People also search for: dog cyclosporine side effects · dog blood clot risk · dog immune system medication effects
Abstract
BACKGROUND: Cyclosporine has been shown to alter platelet plasma membranes and have a hypercoagulable effect in humans, leading to thromboembolic complications. HYPOTHESIS/OBJECTIVES: Our hypothesis was that by modulating platelet reactivity, cyclosporine increases the risk of thromboembolic complications. The objective was to determine the effects of cyclosporine on primary hemostasis in normal dogs. ANIMALS: Eight healthy, intact female dogs. METHODS: A repeated-measures design utilized flow cytometry to evaluate platelet expression of platelet reactivity markers (P-selectin and phosphatidylserine) and COX-1 and COX-2 during the administration of 2 cyclosporine dosages (19 mg/kg q12h [immunosuppressive dosage] and 5 mg/kg q24h [atopy dosage]).

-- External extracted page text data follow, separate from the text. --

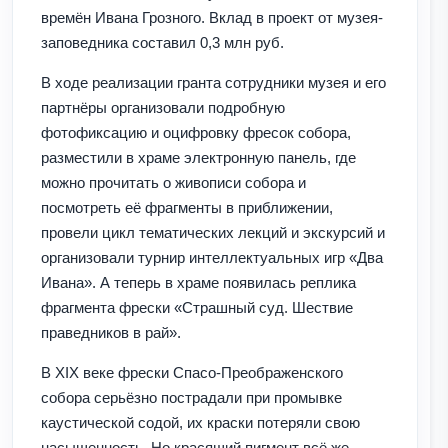
времён Ивана Грозного. Вклад в проект от музея-
заповедника составил 0,3 млн руб.
В ходе реализации гранта сотрудники музея и его
партнёры организовали подробную
фотофиксацию и оцифровку фресок собора,
разместили в храме электронную панель, где
можно прочитать о живописи собора и
посмотреть её фрагменты в приближении,
провели цикл тематических лекций и экскурсий и
организовали турнир интеллектуальных игр «Два
Ивана». А теперь в храме появилась реплика
фрагмента фрески «Страшный суд. Шествие
праведников в рай».
В XIX веке фрески Спасо-Преображенского
собора серьёзно пострадали при промывке
каустической содой, их краски потеряли свою
насыщенность. Но красящий пигмент всё же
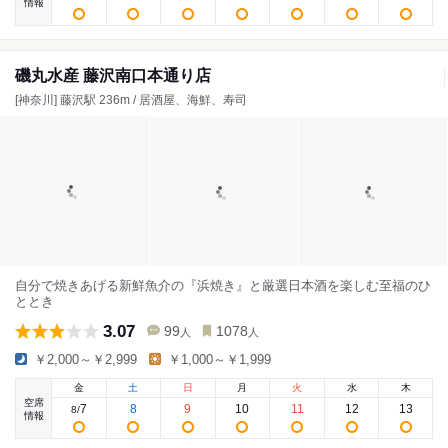
情報
磯丸水産 藤沢南口本通り店
[神奈川] 藤沢駅 236m / 居酒屋、海鮮、寿司
自分で焼きあげる新鮮魚介の『浜焼き』と厳選日本酒を楽しむ至福のひ
ととき
3.07
99
1078
人
人
￥2,000～￥2,999
￥1,000～￥1,999
金
土
日
月
火
水
木
空席
7
8
9
10
11
12
13
8
/
情報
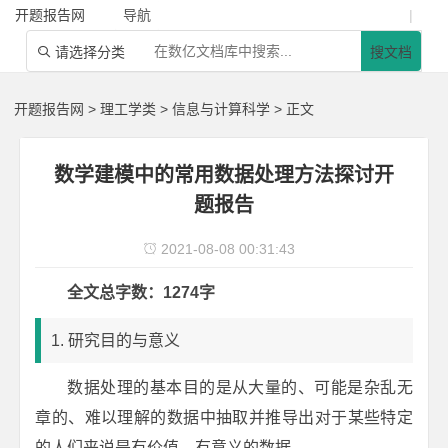
开题报告网
导航
|
请选择分类
搜文档

开题报告网
>
理工学类
>
信息与计算科学
> 正文
数学建模中的常用数据处理方法探讨开
题报告
2021-08-08 00:31:43

全文总字数：1274字
1. 研究目的与意义
数据处理的基本目的是从大量的、可能是杂乱无
章的、难以理解的数据中抽取并推导出对于某些特定
的人们来说是有价值、有意义的数据。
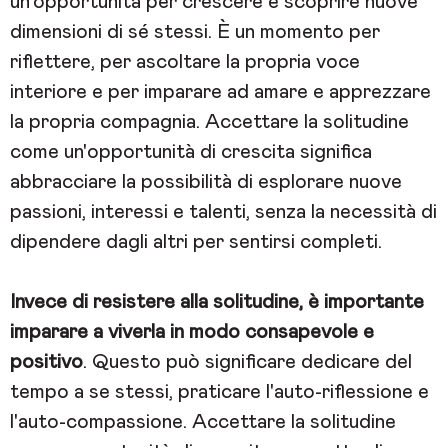
un'opportunità per crescere e scoprire nuove
dimensioni di sé stessi. È un momento per
riflettere, per ascoltare la propria voce
interiore e per imparare ad amare e apprezzare
la propria compagnia. Accettare la solitudine
come un'opportunità di crescita significa
abbracciare la possibilità di esplorare nuove
passioni, interessi e talenti, senza la necessità di
dipendere dagli altri per sentirsi completi.
Invece di resistere alla solitudine, è importante
imparare a viverla in modo consapevole e
positivo
. Questo può significare dedicare del
tempo a se stessi, praticare l'auto-riflessione e
l'auto-compassione. Accettare la solitudine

Urine 11-dehydro-thromboxane-B(2) (11-dTXB(2) ) concentration was normalized to urine creatinine concentration, and platelet function was analyzed by PFA-100. RESULTS: After a week of the immunosuppressive dosage, all platelet reactivity markers showed a significant decrease in mean fluorescent intensity (MFI). After the atopy dosage, only P-selectin and COX-2 MFI demonstrated a change from baseline, decreasing by 29% (P = .013) and 31% (P = .003), respectively. Urinary 11-dTXB(2) -to-creatinine ratio significantly increased at all time points during the immunosuppressive dosage, but no significant change occurred during administration of the atopy dosage. PFA-100 closure times using collagen/ADP cartridges increased by 62% (P = .008) with the immunosuppressive dosage and decreased by 45% with the atopy dosage (P = .035). No significant changes in closure times occurred with collagen/epinephrine cartridges. CONCLUSIONS AND CLINICAL IMPORTANCE: Our study suggests that, similar to what is observed in humans, cyclosporine alters the platelet plasma membrane and increases thromboxane production in dogs, especially at immunosuppressive dosages.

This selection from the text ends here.